The Indian rupee weakened by 23 paise to reach 85.73 against the U.S. dollar in early trade on Wednesday, April 2, 2025. This decline was primarily driven by rising crude oil prices and escalating concerns over reciprocal tariffs imposed by the U.S. administration. Forex traders noted that the rupee’s weak opening on the first trading session of the fiscal year 2025-26 reflected cautious sentiment among investors, particularly due to apprehensions surrounding U.S. President Donald Trump’s proposed tariff measures.

At the interbank foreign exchange market, the rupee initially opened at 85.65 against the dollar before losing ground to touch 85.73, marking a 23-paise decline from its previous closing level of 85.50 on Friday. The trading session on April 1 remained closed due to the annual account closing of banks, making this the first day of forex market activity for the new fiscal year.

Market analysts attributed the rupee’s depreciation to global economic factors, including a surge in crude oil prices and concerns over trade tensions. Brent crude, the international oil benchmark, saw a slight rise of 0.03% to $74.51 per barrel in futures trading, adding pressure to the rupee. Meanwhile, the U.S. dollar index, which measures the greenback’s strength against a basket of six major currencies, was down 0.06%, trading at 104.19.

A key concern among investors is President Trump’s aggressive stance on trade policies.

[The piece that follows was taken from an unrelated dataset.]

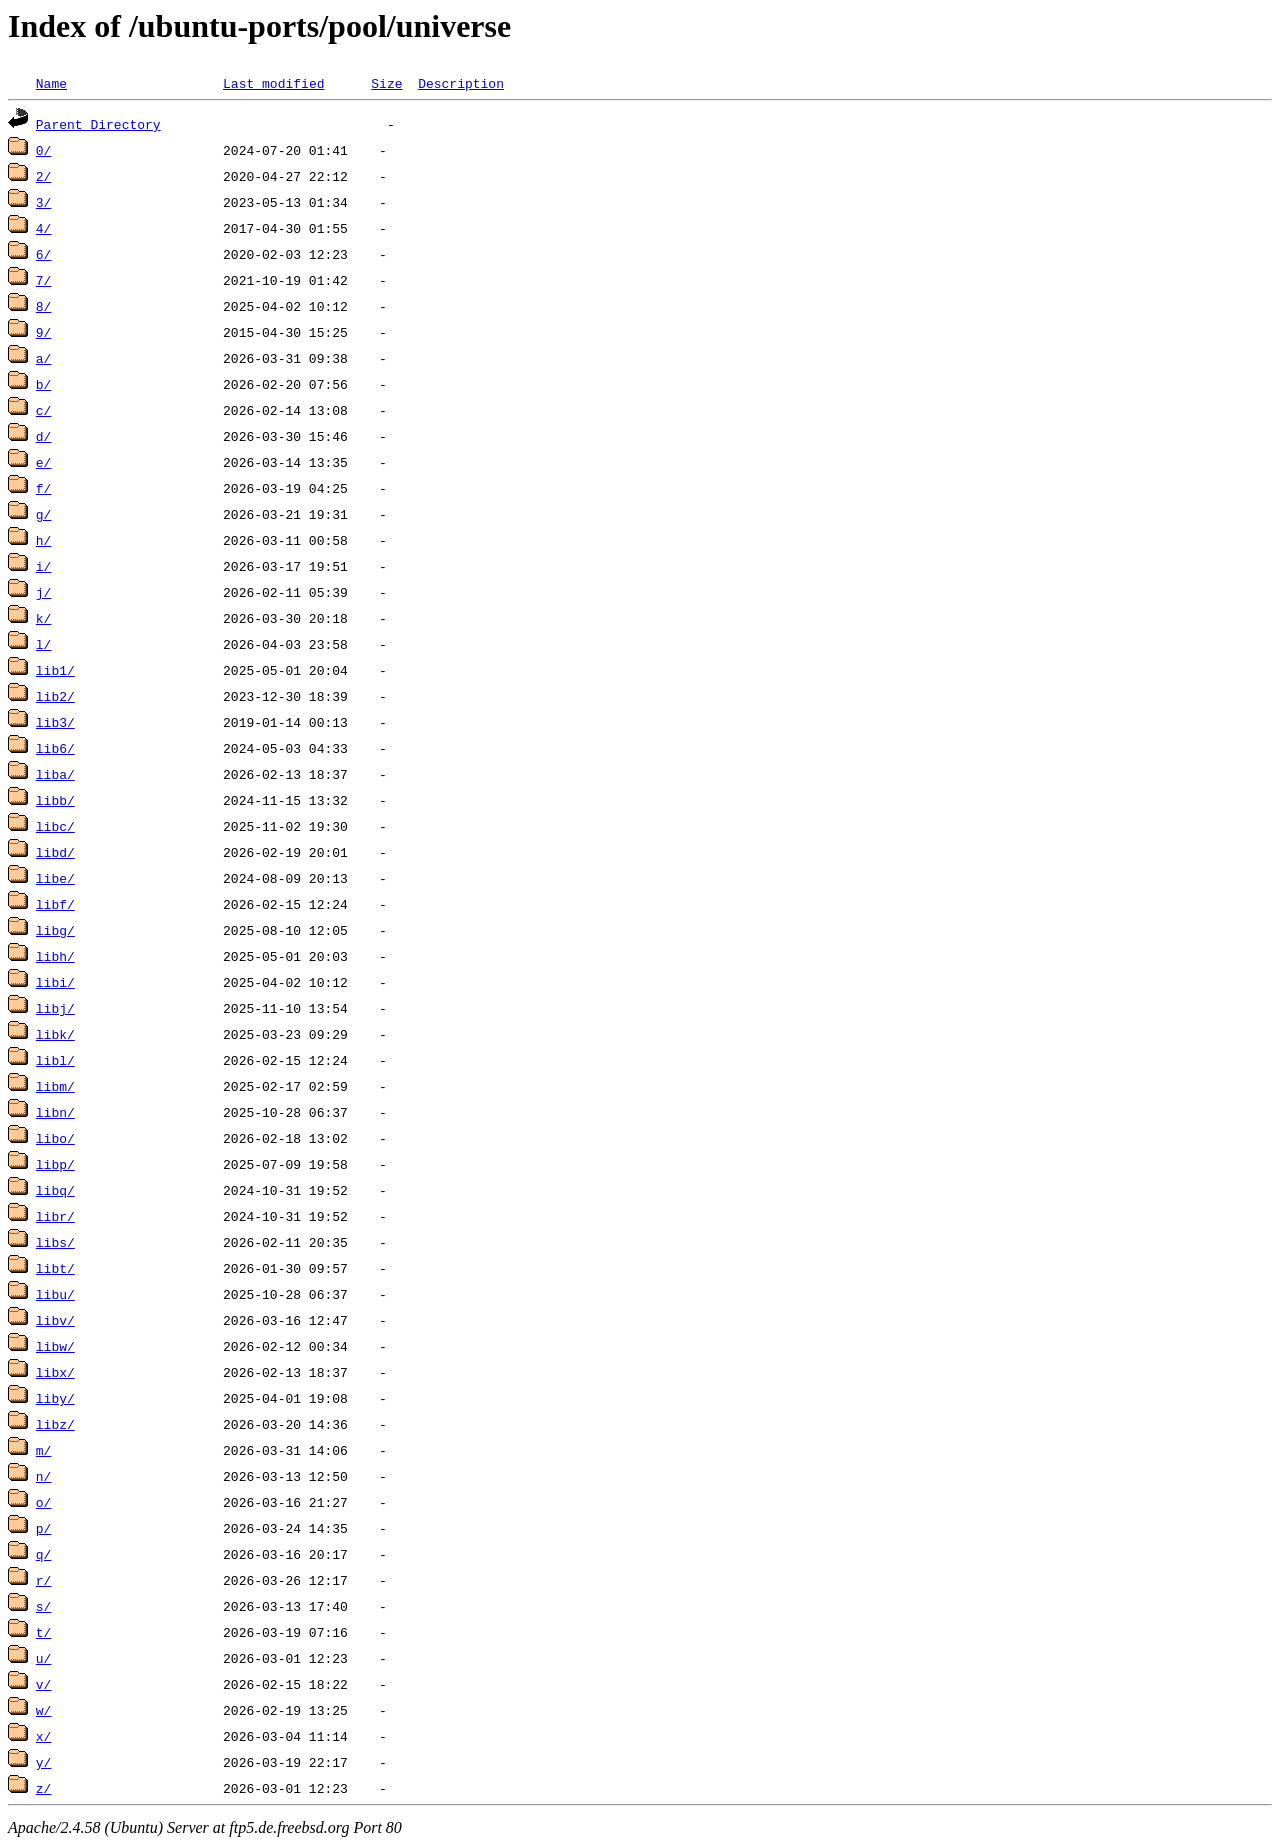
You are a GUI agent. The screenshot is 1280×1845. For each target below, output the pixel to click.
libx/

He has long criticized India and other nations for imposing high tariffs on American goods. His administration is set to introduce a series of reciprocal tariffs starting April 2, a move he has described as “Liberation Day” for the United States. Any imposition of tariffs on Indian exports could exert additional pressure on the rupee, while relief from such measures might provide the currency with much-needed support.

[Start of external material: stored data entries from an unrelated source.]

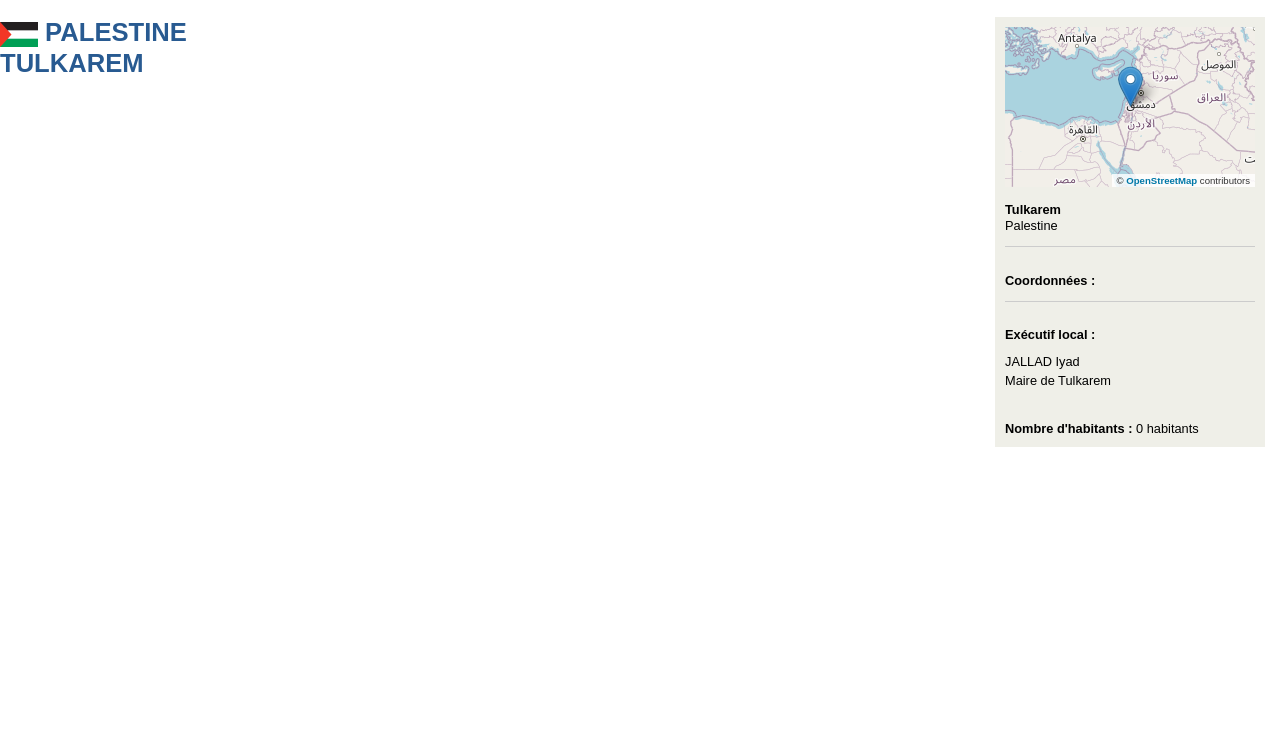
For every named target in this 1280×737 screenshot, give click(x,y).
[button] (1130, 86)
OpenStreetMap (1161, 180)
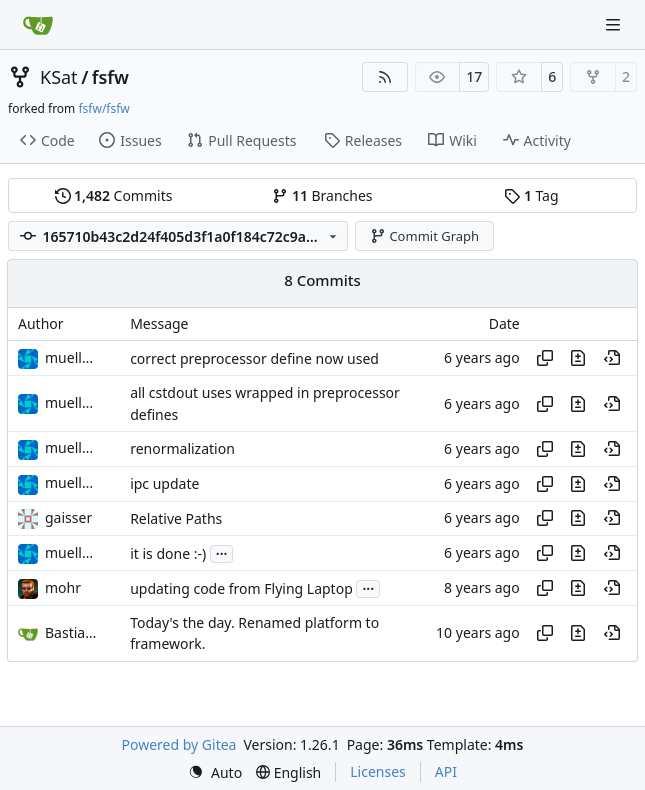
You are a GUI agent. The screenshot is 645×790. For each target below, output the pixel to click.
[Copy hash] (545, 358)
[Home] (38, 25)
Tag (531, 195)
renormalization (182, 448)
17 (474, 76)
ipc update (164, 483)
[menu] (215, 772)
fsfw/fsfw (103, 108)
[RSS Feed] (385, 77)
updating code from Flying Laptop (241, 588)
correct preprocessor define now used (254, 358)
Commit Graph (424, 236)
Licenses (378, 771)
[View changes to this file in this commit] (578, 358)
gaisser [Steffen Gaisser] (68, 517)
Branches (322, 195)
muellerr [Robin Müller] (73, 357)
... (222, 552)
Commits (114, 195)
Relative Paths (176, 518)
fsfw (110, 77)
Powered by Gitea (179, 744)
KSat (59, 77)
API (446, 771)
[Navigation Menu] (615, 24)
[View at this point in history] (612, 358)
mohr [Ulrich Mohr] (63, 587)
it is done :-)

Amit Pabari, MD of CR Forex Advisors, noted that with rising crude prices and ongoing trade concerns, the rupee is expected to find strong support around the 85.50-85.60 levels. However, if the downward pressure persists, the local currency could weaken further towards the 86.00-86.20 range.

On the domestic front, the equity markets showed positive momentum despite the rupee’s weakness. The BSE Sensex rose by 203.90 points, or 0.27%, closing at 76,228.41, while the Nifty 50 index advanced 38.05 points, or 0.16%, ending at 23,203.75. However, foreign institutional investors (FIIs) turned net sellers, offloading equities worth ₹5,901.63 crore on Tuesday, signaling cautious investor sentiment.

Meanwhile, India’s foreign exchange reserves increased by $4.529 billion to reach $658.8 billion for the week ending March 21, as per the Reserve Bank of India (RBI). This marks the third consecutive weekly rise in forex reserves, despite recent declines due to RBI interventions aimed at reducing volatility in the rupee.

With global uncertainties and domestic economic factors influencing the currency’s trajectory, market participants will closely monitor the rupee’s movement in response to geopolitical and trade developments in the coming days.